* **WHAT THE TASK REQUIRES**:
Only the text of the records belongs in the answer, copied exactly, with every picture omitted.

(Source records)
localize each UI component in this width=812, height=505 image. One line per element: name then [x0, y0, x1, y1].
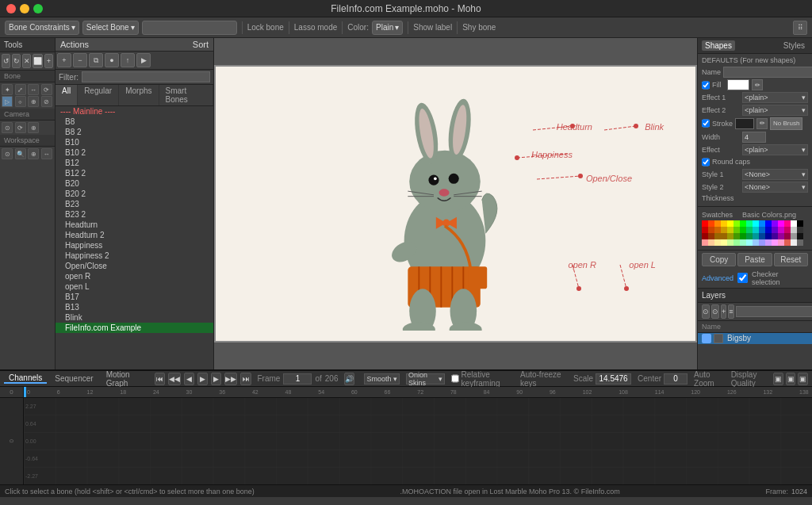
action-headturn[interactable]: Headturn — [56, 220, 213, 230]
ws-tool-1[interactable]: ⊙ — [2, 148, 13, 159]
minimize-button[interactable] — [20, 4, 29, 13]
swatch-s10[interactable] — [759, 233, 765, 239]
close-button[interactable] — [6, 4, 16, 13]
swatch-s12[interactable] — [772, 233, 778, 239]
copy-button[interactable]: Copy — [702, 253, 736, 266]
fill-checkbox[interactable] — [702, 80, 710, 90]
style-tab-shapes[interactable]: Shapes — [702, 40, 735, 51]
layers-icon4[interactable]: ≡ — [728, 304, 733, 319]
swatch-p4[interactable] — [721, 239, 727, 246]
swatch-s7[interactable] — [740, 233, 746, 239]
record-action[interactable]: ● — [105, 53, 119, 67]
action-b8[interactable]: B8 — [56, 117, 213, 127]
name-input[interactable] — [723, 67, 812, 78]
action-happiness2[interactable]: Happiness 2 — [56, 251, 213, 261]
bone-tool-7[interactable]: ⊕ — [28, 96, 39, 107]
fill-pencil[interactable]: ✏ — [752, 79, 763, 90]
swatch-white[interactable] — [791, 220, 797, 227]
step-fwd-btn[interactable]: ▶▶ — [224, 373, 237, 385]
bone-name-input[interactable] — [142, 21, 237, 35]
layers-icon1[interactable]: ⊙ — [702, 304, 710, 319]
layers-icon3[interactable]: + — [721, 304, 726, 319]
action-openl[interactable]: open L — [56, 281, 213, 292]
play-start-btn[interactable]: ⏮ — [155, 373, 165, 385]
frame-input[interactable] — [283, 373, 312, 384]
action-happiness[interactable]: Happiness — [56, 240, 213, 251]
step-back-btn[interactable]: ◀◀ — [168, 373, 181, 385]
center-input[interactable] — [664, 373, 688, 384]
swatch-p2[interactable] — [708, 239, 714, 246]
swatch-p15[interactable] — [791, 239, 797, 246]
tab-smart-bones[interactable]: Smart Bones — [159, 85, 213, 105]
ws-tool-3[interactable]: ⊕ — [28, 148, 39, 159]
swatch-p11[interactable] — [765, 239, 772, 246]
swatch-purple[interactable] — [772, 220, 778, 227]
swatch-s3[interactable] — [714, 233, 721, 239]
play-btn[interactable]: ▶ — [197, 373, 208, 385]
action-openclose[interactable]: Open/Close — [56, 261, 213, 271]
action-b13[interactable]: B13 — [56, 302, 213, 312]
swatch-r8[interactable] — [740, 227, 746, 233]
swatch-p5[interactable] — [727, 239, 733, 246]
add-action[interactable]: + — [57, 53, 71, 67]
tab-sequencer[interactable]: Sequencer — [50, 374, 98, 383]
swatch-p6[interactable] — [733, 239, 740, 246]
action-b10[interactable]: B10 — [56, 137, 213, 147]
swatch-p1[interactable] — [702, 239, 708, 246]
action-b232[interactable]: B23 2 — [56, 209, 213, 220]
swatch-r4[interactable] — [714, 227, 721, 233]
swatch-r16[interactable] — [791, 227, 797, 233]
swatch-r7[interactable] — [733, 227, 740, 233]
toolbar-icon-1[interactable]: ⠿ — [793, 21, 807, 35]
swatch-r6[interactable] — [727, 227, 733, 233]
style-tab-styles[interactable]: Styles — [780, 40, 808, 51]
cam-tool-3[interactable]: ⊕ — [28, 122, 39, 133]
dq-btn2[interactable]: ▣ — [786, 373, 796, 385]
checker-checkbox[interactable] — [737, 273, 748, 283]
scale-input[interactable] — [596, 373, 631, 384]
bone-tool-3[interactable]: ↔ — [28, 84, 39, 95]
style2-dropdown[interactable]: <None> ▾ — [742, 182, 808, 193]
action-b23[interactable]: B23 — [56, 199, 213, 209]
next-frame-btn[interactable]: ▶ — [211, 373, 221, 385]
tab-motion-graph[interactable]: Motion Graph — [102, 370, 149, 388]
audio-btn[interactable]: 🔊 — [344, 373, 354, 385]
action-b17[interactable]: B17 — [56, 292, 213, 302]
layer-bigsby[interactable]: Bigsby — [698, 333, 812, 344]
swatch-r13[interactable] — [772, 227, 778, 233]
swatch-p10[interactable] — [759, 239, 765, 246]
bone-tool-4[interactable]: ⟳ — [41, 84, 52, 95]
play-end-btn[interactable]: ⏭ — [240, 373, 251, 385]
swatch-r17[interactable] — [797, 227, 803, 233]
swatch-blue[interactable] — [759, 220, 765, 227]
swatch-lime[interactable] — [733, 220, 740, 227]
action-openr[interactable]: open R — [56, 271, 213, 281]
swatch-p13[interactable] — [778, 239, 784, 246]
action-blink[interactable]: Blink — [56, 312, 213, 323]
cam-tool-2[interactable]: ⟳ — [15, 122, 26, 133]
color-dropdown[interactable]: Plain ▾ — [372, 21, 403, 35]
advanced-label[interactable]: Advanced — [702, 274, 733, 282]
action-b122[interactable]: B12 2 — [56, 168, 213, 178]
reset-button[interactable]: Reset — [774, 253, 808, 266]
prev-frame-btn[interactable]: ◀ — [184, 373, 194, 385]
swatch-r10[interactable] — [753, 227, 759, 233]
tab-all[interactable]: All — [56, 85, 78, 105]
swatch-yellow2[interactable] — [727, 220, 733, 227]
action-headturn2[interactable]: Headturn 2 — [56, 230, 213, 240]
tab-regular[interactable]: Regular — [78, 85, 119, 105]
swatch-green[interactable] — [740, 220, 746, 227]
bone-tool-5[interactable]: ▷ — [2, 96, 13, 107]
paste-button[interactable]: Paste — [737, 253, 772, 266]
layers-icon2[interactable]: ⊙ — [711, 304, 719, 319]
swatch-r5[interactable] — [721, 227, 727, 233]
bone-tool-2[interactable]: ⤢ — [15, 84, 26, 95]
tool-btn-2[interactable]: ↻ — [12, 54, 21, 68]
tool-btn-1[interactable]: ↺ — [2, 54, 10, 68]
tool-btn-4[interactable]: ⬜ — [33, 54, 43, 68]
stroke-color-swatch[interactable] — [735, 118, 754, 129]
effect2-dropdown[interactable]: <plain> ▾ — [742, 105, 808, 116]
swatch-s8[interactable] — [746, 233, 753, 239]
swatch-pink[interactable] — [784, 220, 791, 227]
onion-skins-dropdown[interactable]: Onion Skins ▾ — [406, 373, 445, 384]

* **TASK OUTPUT**:
localize each UI component in this width=812, height=505 image. One line per element: name then [x0, y0, x1, y1].
action-headturn[interactable]: Headturn — [56, 220, 213, 230]
ws-tool-1[interactable]: ⊙ — [2, 148, 13, 159]
minimize-button[interactable] — [20, 4, 29, 13]
swatch-s10[interactable] — [759, 233, 765, 239]
close-button[interactable] — [6, 4, 16, 13]
swatch-s12[interactable] — [772, 233, 778, 239]
copy-button[interactable]: Copy — [702, 253, 736, 266]
fill-checkbox[interactable] — [702, 80, 710, 90]
style-tab-shapes[interactable]: Shapes — [702, 40, 735, 51]
layers-icon4[interactable]: ≡ — [728, 304, 733, 319]
swatch-p4[interactable] — [721, 239, 727, 246]
swatch-s7[interactable] — [740, 233, 746, 239]
record-action[interactable]: ● — [105, 53, 119, 67]
action-b8[interactable]: B8 — [56, 117, 213, 127]
name-input[interactable] — [723, 67, 812, 78]
action-happiness2[interactable]: Happiness 2 — [56, 251, 213, 261]
bone-tool-7[interactable]: ⊕ — [28, 96, 39, 107]
fill-pencil[interactable]: ✏ — [752, 79, 763, 90]
swatch-white[interactable] — [791, 220, 797, 227]
step-fwd-btn[interactable]: ▶▶ — [224, 373, 237, 385]
bone-name-input[interactable] — [142, 21, 237, 35]
layers-icon1[interactable]: ⊙ — [702, 304, 710, 319]
layers-icon3[interactable]: + — [721, 304, 726, 319]
action-openl[interactable]: open L — [56, 281, 213, 292]
play-start-btn[interactable]: ⏮ — [155, 373, 165, 385]
frame-input[interactable] — [283, 373, 312, 384]
action-happiness[interactable]: Happiness — [56, 240, 213, 251]
step-back-btn[interactable]: ◀◀ — [168, 373, 181, 385]
center-input[interactable] — [664, 373, 688, 384]
swatch-p2[interactable] — [708, 239, 714, 246]
swatch-p15[interactable] — [791, 239, 797, 246]
tab-smart-bones[interactable]: Smart Bones — [159, 85, 213, 105]
ws-tool-3[interactable]: ⊕ — [28, 148, 39, 159]
swatch-p11[interactable] — [765, 239, 772, 246]
swatch-purple[interactable] — [772, 220, 778, 227]
swatch-s3[interactable] — [714, 233, 721, 239]
play-btn[interactable]: ▶ — [197, 373, 208, 385]
action-openclose[interactable]: Open/Close — [56, 261, 213, 271]
action-b13[interactable]: B13 — [56, 302, 213, 312]
swatch-r8[interactable] — [740, 227, 746, 233]
swatch-p5[interactable] — [727, 239, 733, 246]
add-action[interactable]: + — [57, 53, 71, 67]
tab-sequencer[interactable]: Sequencer — [50, 374, 98, 383]
swatch-p6[interactable] — [733, 239, 740, 246]
action-b10[interactable]: B10 — [56, 137, 213, 147]
swatch-p1[interactable] — [702, 239, 708, 246]
action-b232[interactable]: B23 2 — [56, 209, 213, 220]
swatch-r4[interactable] — [714, 227, 721, 233]
swatch-r16[interactable] — [791, 227, 797, 233]
swatch-r7[interactable] — [733, 227, 740, 233]
toolbar-icon-1[interactable]: ⠿ — [793, 21, 807, 35]
swatch-r6[interactable] — [727, 227, 733, 233]
style-tab-styles[interactable]: Styles — [780, 40, 808, 51]
cam-tool-3[interactable]: ⊕ — [28, 122, 39, 133]
dq-btn2[interactable]: ▣ — [786, 373, 796, 385]
checker-checkbox[interactable] — [737, 273, 748, 283]
scale-input[interactable] — [596, 373, 631, 384]
bone-tool-3[interactable]: ↔ — [28, 84, 39, 95]
style2-dropdown[interactable]: <None> ▾ — [742, 182, 808, 193]
action-b23[interactable]: B23 — [56, 199, 213, 209]
next-frame-btn[interactable]: ▶ — [211, 373, 221, 385]
tab-motion-graph[interactable]: Motion Graph — [102, 370, 149, 388]
audio-btn[interactable]: 🔊 — [344, 373, 354, 385]
action-b17[interactable]: B17 — [56, 292, 213, 302]
layer-bigsby[interactable]: Bigsby — [698, 333, 812, 344]
swatch-r13[interactable] — [772, 227, 778, 233]
swatch-p10[interactable] — [759, 239, 765, 246]
bone-tool-4[interactable]: ⟳ — [41, 84, 52, 95]
play-end-btn[interactable]: ⏭ — [240, 373, 251, 385]
swatch-r17[interactable] — [797, 227, 803, 233]
swatch-blue[interactable] — [759, 220, 765, 227]
swatch-lime[interactable] — [733, 220, 740, 227]
action-openr[interactable]: open R — [56, 271, 213, 281]
swatch-p13[interactable] — [778, 239, 784, 246]
action-blink[interactable]: Blink — [56, 312, 213, 323]
cam-tool-2[interactable]: ⟳ — [15, 122, 26, 133]
color-dropdown[interactable]: Plain ▾ — [372, 21, 403, 35]
advanced-label[interactable]: Advanced — [702, 274, 733, 282]
action-b122[interactable]: B12 2 — [56, 168, 213, 178]
reset-button[interactable]: Reset — [774, 253, 808, 266]
prev-frame-btn[interactable]: ◀ — [184, 373, 194, 385]
swatch-r10[interactable] — [753, 227, 759, 233]
tab-all[interactable]: All — [56, 85, 78, 105]
swatch-yellow2[interactable] — [727, 220, 733, 227]
action-headturn2[interactable]: Headturn 2 — [56, 230, 213, 240]
tab-regular[interactable]: Regular — [78, 85, 119, 105]
swatch-green[interactable] — [740, 220, 746, 227]
bone-tool-5[interactable]: ▷ — [2, 96, 13, 107]
paste-button[interactable]: Paste — [737, 253, 772, 266]
layers-icon2[interactable]: ⊙ — [711, 304, 719, 319]
swatch-r5[interactable] — [721, 227, 727, 233]
bone-tool-2[interactable]: ⤢ — [15, 84, 26, 95]
tool-btn-2[interactable]: ↻ — [12, 54, 21, 68]
tool-btn-1[interactable]: ↺ — [2, 54, 10, 68]
tool-btn-4[interactable]: ⬜ — [33, 54, 43, 68]
stroke-color-swatch[interactable] — [735, 118, 754, 129]
effect2-dropdown[interactable]: <plain> ▾ — [742, 105, 808, 116]
swatch-s8[interactable] — [746, 233, 753, 239]
swatch-pink[interactable] — [784, 220, 791, 227]
onion-skins-dropdown[interactable]: Onion Skins ▾ — [406, 373, 445, 384]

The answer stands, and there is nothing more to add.